Yaquita lifted the corner of the tent and emerged unruffled, like a princess. She paced back and forth, her face stormy but contemplative. The guerrillas took one look at her and immediately found other important duties.
"Yaquita," Enrique wailed from under the canvas, "think of the cause! Remember ... remember the part about the rabbits!"
She stopped in her tracks as a hurricane of emotions passed across her face. Finally she tossed her flowing black hair over her shoulder, set her jaw, then raised her fist in a stern revolutionary salute. "All right, then. Long live
the revolution!" She muttered under her breath, "Even if it means I have to kiss and make up with Pedrito for now! But I warn you: when the revolution comes, he will be first against the wall!"
As the two colonels clawed free of the collapsed tent, Yaquita strode back to the battered black beetle, still dissatisfied, but resigned to do what was necessary.
The Volkswagen tore back through the rocky stream, where splashed water washed off the first coating of mud. She streaked back down the steep mountain road, whipping around hairpin curves and dodging packed buses. Yaquita managed to keep the majority of wheels on the road at any one time.

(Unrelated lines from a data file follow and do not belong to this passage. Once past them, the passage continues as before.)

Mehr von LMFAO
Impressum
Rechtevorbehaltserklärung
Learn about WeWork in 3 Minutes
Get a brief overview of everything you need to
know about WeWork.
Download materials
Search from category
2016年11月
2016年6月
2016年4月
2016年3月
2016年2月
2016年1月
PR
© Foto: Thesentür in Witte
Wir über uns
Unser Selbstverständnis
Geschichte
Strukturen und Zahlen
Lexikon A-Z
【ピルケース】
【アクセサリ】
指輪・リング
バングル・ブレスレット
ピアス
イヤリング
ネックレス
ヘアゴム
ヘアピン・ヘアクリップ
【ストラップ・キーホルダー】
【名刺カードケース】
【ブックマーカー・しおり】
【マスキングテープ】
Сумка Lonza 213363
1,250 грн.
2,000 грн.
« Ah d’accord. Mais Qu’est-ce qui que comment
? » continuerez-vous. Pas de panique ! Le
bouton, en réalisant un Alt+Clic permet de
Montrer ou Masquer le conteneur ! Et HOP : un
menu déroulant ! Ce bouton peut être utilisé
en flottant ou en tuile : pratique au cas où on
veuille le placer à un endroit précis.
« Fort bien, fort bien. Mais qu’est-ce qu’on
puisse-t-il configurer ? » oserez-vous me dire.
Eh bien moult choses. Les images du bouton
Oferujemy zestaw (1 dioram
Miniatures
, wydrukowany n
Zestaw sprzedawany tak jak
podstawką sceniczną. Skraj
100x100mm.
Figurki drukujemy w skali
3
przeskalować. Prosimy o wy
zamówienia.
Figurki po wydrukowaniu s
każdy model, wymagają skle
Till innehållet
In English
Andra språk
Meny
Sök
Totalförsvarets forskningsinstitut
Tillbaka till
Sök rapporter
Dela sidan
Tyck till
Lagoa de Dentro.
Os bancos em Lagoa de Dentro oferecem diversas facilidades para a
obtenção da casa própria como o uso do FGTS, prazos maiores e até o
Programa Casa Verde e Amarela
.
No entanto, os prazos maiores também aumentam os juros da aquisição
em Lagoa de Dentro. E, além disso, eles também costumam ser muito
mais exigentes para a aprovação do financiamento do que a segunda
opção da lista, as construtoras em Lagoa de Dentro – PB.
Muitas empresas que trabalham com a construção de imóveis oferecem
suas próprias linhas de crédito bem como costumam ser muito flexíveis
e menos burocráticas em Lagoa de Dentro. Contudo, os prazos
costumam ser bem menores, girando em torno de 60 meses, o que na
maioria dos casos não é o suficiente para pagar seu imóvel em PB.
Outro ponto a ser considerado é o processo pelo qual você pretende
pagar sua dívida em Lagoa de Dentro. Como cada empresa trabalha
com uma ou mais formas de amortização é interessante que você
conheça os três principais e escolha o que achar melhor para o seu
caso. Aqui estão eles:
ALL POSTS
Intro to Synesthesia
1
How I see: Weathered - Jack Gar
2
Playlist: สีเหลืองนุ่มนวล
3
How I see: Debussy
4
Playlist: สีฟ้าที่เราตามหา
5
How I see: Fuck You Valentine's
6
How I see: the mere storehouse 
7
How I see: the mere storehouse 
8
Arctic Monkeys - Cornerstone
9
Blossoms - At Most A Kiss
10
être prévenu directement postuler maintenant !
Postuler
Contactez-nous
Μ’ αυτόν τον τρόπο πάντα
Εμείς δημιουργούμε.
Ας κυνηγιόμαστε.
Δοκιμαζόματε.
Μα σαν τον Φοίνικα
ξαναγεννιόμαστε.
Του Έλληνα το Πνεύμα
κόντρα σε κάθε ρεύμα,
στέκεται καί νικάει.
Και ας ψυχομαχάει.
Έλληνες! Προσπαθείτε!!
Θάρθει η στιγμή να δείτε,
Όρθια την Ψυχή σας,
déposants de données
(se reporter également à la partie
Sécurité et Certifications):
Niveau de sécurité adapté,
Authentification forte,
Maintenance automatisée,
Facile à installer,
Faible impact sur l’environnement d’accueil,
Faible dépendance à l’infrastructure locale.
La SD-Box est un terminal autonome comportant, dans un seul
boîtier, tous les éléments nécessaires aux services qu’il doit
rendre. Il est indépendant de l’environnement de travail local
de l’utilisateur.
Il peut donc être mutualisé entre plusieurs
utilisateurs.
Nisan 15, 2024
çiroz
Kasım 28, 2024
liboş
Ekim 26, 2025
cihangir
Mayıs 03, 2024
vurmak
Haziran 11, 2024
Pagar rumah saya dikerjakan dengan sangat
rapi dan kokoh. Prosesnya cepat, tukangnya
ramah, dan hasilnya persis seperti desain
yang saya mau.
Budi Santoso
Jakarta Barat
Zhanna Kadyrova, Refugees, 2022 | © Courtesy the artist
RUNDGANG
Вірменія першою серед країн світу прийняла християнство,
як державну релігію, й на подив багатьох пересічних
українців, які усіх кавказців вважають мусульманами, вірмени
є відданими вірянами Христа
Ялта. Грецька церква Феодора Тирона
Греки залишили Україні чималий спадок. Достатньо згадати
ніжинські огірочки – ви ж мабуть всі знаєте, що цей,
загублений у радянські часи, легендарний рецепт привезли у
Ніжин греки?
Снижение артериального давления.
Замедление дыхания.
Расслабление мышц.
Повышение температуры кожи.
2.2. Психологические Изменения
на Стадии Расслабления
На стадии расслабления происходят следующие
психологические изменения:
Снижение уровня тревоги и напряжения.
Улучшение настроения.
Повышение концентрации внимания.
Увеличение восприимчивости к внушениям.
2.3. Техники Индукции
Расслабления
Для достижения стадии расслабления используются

She drove so well that her tire tracks lined up with her previous marks on the dirt road, but all the time she was preoccupied with extravagant visions of everything she would do to Pedrito when all this was over.
She had quite a vivid imagination.
Chapter 12
THOUGH AN HOUR HAD PASSED, the Cantina de Espejos was still without customers, and the band still hadn't managed to get in tune.
The haphazard musicians saw Yaquita reenter and began to play with terrified enthusiasm. They didn't sound any better after all their practicing, but Yaquita ignored them as she marched past the mirrors and up the curving stairs. She strode through the balcony door into the bedroom.
Smith lay where he had fallen unconscious on the floor, in exactly the same position. Yaquita closed the door, locked it and stared with lip-curled disdain at him.
"Pedrito!" She spat in his direction, but decided not to throw anything else, for now. She glared for another moment, filled with repugnance which turned to resignation. She was a passionate woman, but she wondered how she could ever have been passionate with Pedrito. Still, those had been some fun times....
She shucked off her trench coat, then tossed it into the closet alcove on top of her hundred pairs of shoes.
"I do my duty for the revolution," she sighed, "even if it is with him."